Frank Mulville

Personal information
- Full name: Francis James Mulville
- Born: 8 August 1915 Maclean, New South Wales, Australia
- Died: 17 June 2003 (aged 87)

Playing information
- Position: Second-row, Lock
Club
| Years | Team | Pld | T | G | FG | P |
| 1940–41 | Newtown Jets | 14 | 4 | 0 | 0 | 12 |
Representative
| Years | Team | Pld | T | G | FG | P |
| 1940 | New South Wales | 3 | 0 | 0 | 0 | 0 |
- Source:

= Frank Mulville =

Australian rugby league footballer (1915–2003)

Francis James Mulville (8 August 1915 – 17 June 2003) was an Australian rugby league footballer.

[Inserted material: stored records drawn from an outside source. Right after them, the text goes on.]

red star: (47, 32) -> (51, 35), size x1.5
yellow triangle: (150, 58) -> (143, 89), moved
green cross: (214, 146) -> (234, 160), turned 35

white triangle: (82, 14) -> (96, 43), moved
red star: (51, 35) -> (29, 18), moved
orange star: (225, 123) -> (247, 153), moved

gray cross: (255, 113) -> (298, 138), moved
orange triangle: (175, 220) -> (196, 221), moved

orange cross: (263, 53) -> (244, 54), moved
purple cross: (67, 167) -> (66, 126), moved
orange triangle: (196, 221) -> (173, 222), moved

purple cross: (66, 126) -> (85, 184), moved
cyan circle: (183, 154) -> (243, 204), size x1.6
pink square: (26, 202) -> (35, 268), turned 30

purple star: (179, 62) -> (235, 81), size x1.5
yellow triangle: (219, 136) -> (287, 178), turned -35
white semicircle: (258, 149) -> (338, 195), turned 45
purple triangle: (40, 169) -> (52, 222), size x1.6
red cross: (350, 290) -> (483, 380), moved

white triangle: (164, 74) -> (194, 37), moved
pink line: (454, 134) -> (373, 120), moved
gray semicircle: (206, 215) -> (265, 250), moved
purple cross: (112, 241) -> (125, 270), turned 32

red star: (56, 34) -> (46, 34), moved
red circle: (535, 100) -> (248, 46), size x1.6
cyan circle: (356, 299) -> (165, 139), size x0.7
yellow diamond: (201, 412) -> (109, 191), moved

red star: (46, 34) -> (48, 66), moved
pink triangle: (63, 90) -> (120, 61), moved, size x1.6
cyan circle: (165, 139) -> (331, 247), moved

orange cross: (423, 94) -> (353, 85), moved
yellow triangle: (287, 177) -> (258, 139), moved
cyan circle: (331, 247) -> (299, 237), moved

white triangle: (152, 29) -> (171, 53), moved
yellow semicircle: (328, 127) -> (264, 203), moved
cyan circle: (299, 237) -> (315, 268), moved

A forward, Mulville began his career at hometown club Maclean Magpies in the Northern Rivers, which he followed up with a stint in Newcastle, before making his way to Sydney.

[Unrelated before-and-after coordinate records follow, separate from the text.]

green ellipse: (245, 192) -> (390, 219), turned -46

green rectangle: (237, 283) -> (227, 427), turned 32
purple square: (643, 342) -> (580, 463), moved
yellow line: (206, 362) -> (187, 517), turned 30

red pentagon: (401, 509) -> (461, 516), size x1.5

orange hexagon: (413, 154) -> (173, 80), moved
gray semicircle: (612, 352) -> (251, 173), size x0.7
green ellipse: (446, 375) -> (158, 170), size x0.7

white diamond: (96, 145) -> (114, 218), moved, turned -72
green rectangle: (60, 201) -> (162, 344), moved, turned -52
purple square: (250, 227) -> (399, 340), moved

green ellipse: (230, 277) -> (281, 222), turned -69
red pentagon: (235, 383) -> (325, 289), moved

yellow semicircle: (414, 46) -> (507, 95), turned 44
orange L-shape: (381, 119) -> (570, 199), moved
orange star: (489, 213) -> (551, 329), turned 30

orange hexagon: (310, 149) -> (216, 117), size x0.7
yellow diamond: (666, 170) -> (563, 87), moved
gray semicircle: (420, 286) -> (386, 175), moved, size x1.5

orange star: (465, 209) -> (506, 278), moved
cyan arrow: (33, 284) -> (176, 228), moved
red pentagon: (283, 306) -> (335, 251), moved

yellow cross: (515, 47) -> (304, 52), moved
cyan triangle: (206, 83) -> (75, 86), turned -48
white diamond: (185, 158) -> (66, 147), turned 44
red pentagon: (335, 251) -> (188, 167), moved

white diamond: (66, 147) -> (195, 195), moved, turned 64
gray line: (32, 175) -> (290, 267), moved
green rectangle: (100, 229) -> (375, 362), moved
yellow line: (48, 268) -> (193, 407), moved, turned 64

Mulville spent the 1940 NSWRFL season with the Newtown Jets, primarily as a second rower, and earned New South Wales representative honours against Queensland. After starting the 1941 season with Newtown, Mulville made an attempt to join St. George, but was ruled ineligible due to not meeting residency requirements. He decided to sign instead for Waratah-Mayfield in the Newcastle league, rather than remain with Newtown.